For all other problems, please send me an
email.
-
Wumpus 2011-11-10 (.tar.gz, 1091 KB)
Maintenance release to fix build errors with modern versions of GCC and to fix a bug that made bigram indexing incompatible with XPath support.
Also contains a few hacks to make it build and run under MacOS.
-
Wumpus 2009-02-02 (.tar.gz, 1083 KB)
This release contains a few performance improvements as well as a
basic implementation of BM25F. It also includes rudimentary support
for character N-gram indexing.
-
Wumpus 2007-11-23 (.tar.gz, 1089 KB)
This release fixes some minor problems as well as an annoying off-by-one
bug that sometimes showed up when fetching the text for a given index
extent, and the text was not properly aligned with the index data.
-
Wumpus 2007-09-07 (.tar.gz, 1102 KB)
This release introduces a new on-disk index format. The new
version can read the index files created by an older version, but older
versions cannot process index files produced by the new version!
TREC Terabyte release
-
Wumpus 2006-05-03-TREC (.tar.gz, 884 KB)
Use this release if you want to do a performance baseline run for TREC Terabyte 2006.
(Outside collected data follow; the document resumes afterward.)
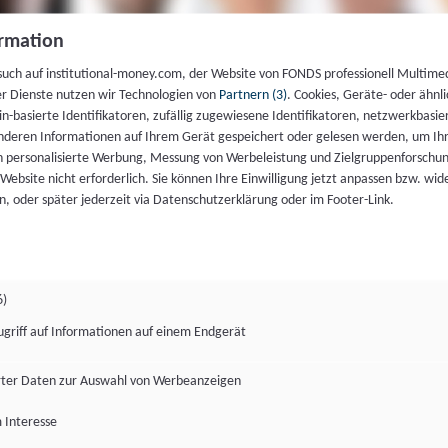
rmation
such auf institutional-money.com, der Website von FONDS professionell Multime
er Dienste nutzen wir Technologien von
Partnern (3)
. Cookies, Geräte- oder ähnli
gin-basierte Identifikatoren, zufällig zugewiesene Identifikatoren, netzwerkbasie
deren Informationen auf Ihrem Gerät gespeichert oder gelesen werden, um I
n personalisierte Werbung, Messung von Werbeleistung und Zielgruppenforschun
ie Website nicht erforderlich. Sie können Ihre Einwilligung jetzt anpassen bzw. wid
n, oder später jederzeit via Datenschutzerklärung oder im Footer-Link.
6)
ugriff auf Informationen auf einem Endgerät
ter Daten zur Auswahl von Werbeanzeigen
 Interesse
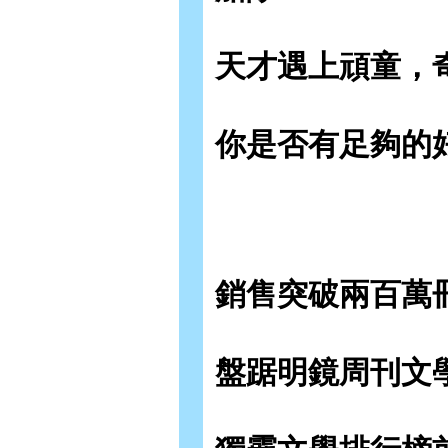
天才遇上頑童，
你是否有足夠的
銷售突破兩百萬
盤踞明鏡周刊文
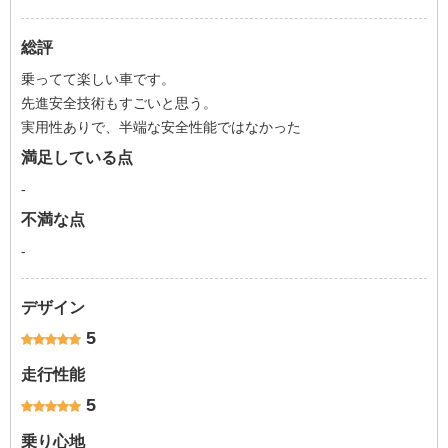
総評
乗ってて楽しい車です。
先進安全技術もすごいと思う。
実用性ありで、半端な安全性能ではなかった
満足している点
-
不満な点
-
デザイン
5
走行性能
5
乗り心地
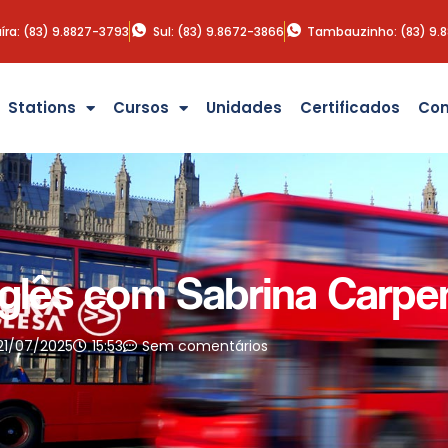
íra: (83) 9.8827-3793
Sul: (83) 9.8672-3866
Tambauzinho: (83) 9.
Stations
Cursos
Unidades
Certificados
Con
glês com Sabrina Carpe
21/07/2025
15:53
Sem comentários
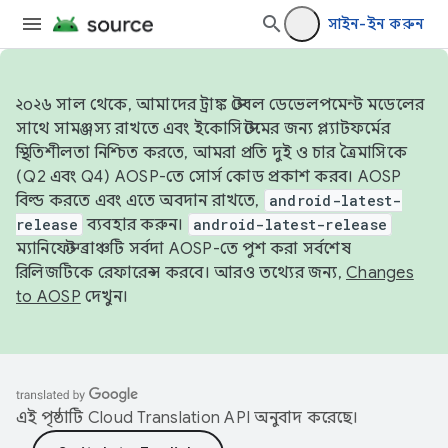
সাইন-ইন করুন
২০২৬ সাল থেকে, আমাদের ট্রাঙ্ক স্টেবল ডেভেলপমেন্ট মডেলের
সাথে সামঞ্জস্য রাখতে এবং ইকোসিস্টেমের জন্য প্ল্যাটফর্মের
স্থিতিশীলতা নিশ্চিত করতে, আমরা প্রতি দুই ও চার ত্রৈমাসিকে
(Q2 এবং Q4) AOSP-তে সোর্স কোড প্রকাশ করব। AOSP
বিল্ড করতে এবং এতে অবদান রাখতে,
android-latest-
release
ব্যবহার করুন।
android-latest-release
ম্যানিফেস্ট ব্রাঞ্চটি সর্বদা AOSP-তে পুশ করা সর্বশেষ
রিলিজটিকে রেফারেন্স করবে। আরও তথ্যের জন্য,
Changes
to AOSP
দেখুন।
এই পৃষ্ঠাটি
Cloud Translation API
অনুবাদ করেছে।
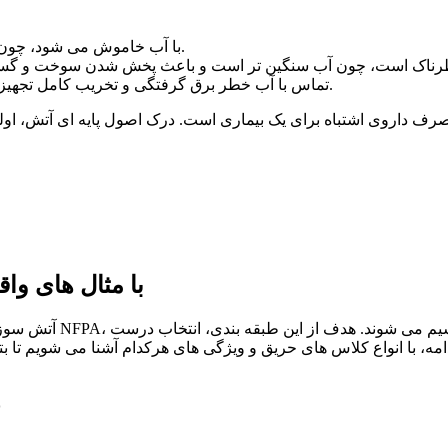
: با آب خاموش می شود، چون هدف کاهش دماست.
: تماس با آب خطر برق گرفتگی و تخریب کامل تجهیزات را در پی دارد.
مصرف داروی اشتباه برای یک بیماری است. درک اصول پایه ای آتش، او
طبقه بندی انواع حریق (کلاس های A تا F) با مثال
آتش سوزی فقط «آتش سو
 با انواع کلاس های حریق و ویژگی های هرکدام آشنا می شویم تا بتو
ک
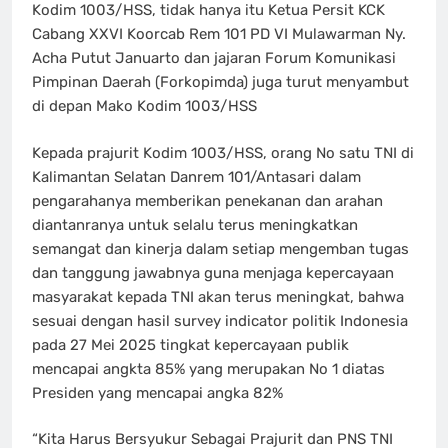
Kodim 1003/HSS, tidak hanya itu Ketua Persit KCK
Cabang XXVI Koorcab Rem 101 PD VI Mulawarman Ny.
Acha Putut Januarto dan jajaran Forum Komunikasi
Pimpinan Daerah (Forkopimda) juga turut menyambut
di depan Mako Kodim 1003/HSS
Kepada prajurit Kodim 1003/HSS, orang No satu TNI di
Kalimantan Selatan Danrem 101/Antasari dalam
pengarahanya memberikan penekanan dan arahan
diantanranya untuk selalu terus meningkatkan
semangat dan kinerja dalam setiap mengemban tugas
dan tanggung jawabnya guna menjaga kepercayaan
masyarakat kepada TNI akan terus meningkat, bahwa
sesuai dengan hasil survey indicator politik Indonesia
pada 27 Mei 2025 tingkat kepercayaan publik
mencapai angkta 85% yang merupakan No 1 diatas
Presiden yang mencapai angka 82%
“Kita Harus Bersyukur Sebagai Prajurit dan PNS TNI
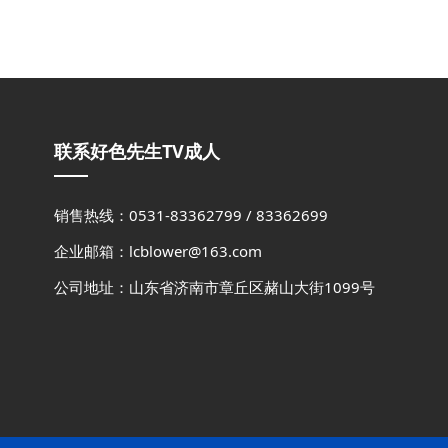
联系好色先生TV成人
销售热线：0531-83362799 / 83362699
企业邮箱：lcblower@163.com
公司地址：山东省济南市章丘区赭山大街1099号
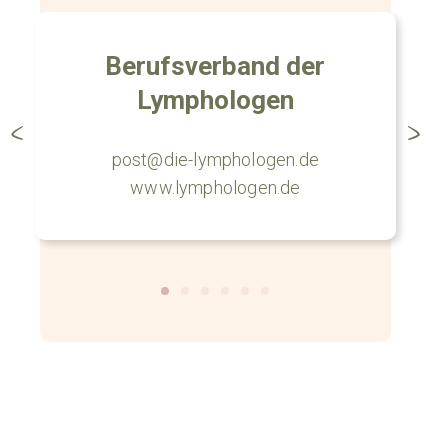
Berufsverband der
Lymphologen
post@die-lymphologen.de
www.lymphologen.de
After downloading the package, untar it and chdir to the wumpus/ directory.
Then type make. If the build process fails, please send
me a bug report so that I can try to fix
the problem. Under Linux, everything should work smoothly. After building the distribution,
there are two run modes. From within the wumpus/ directory, execute
-
bin/trec INDEX input_file output_file log_file
in order to build an index for the document collection. The index will be created
in wumpus/database/. The command-line parameter input_file
must refer to a file that contains a list of all files that are to be indexed (these
files may either be plain text, .gz, or .bz2, but must be in TREC format). Nothing
is written to the file given by output_file. Log messages, including
performance information, are written to log_file.
-
bin/trec QUERY input_file output_file log_file
in order to run search queries against the index built by following the instructions
above. The command-line parameter input_file must refer to a file
that contains all ad-hoc search queries that are to be executed. The queries in the
input file must be of the format "topic_id term_1 term_2 .. term_N". To see the exact
format, you can download a set of
example queries.
TREC-formatted search results are written to output_file. Log messages,
including performance information, are written to log_file.
System requirements: In order to perform a Wumpus performance baseline run for the
GOV2 document collection, you need at least 512 MB of RAM and 40 GB of free hard disk space
on the partition where you install Wumpus.
Wumpus is free software and licensed under the GNU General Public License
(GPL).